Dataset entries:
----
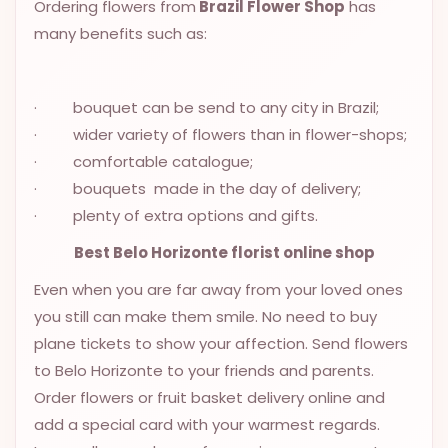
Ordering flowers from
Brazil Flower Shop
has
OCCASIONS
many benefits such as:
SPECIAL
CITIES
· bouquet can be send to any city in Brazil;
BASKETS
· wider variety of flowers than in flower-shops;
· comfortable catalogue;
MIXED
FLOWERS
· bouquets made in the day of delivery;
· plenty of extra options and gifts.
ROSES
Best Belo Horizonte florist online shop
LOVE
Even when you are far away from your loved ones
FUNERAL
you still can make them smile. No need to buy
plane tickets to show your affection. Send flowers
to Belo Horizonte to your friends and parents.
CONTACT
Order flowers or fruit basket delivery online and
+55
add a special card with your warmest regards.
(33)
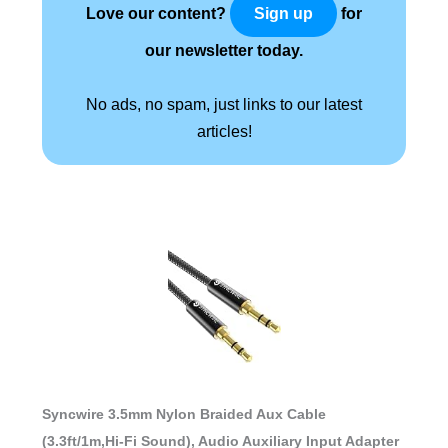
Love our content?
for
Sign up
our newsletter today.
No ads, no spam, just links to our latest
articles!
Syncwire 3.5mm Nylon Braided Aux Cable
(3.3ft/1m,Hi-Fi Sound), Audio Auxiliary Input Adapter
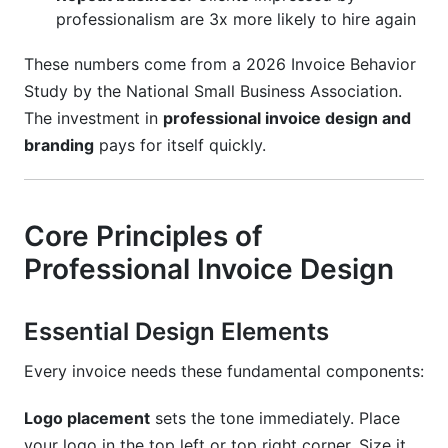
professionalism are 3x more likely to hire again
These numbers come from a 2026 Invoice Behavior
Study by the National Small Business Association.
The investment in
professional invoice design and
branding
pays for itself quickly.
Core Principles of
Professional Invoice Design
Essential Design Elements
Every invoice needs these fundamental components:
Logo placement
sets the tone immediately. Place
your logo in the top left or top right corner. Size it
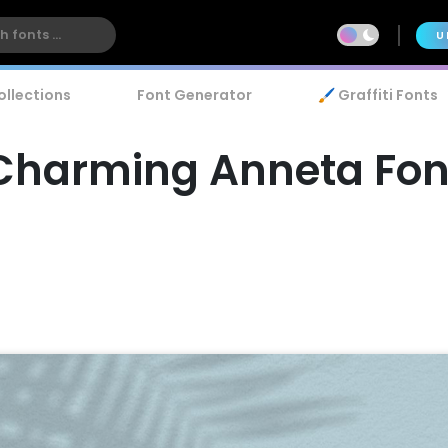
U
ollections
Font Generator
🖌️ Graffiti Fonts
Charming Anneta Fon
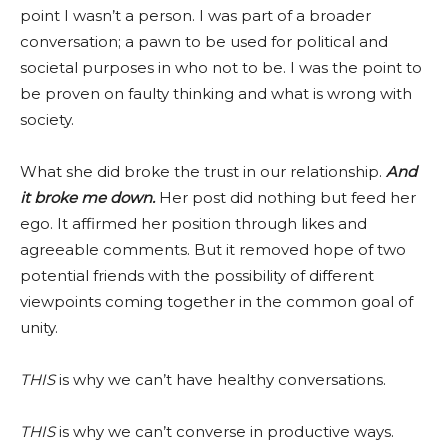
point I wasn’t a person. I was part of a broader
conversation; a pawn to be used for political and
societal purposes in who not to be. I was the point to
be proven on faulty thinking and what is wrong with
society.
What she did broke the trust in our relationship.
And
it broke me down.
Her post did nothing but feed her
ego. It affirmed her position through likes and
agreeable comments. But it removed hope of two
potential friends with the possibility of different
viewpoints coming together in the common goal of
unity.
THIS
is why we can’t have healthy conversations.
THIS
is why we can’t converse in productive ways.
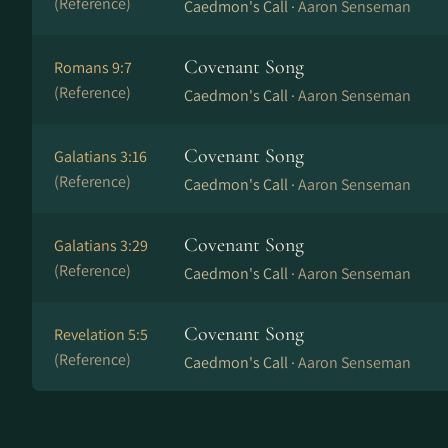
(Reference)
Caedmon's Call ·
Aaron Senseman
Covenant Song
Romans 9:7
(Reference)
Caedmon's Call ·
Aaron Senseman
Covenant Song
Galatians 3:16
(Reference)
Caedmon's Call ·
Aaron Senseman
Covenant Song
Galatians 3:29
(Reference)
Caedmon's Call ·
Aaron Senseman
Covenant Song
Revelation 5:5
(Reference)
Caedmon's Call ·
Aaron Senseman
----
EXERCISE DIRECTIONS: Your task is to copy every line in the entries that holds the string "friends".

SOLUTION FOR THIS EXERCISE:
to Belo Horizonte to your friends and parents.
potential friends with the possibility of different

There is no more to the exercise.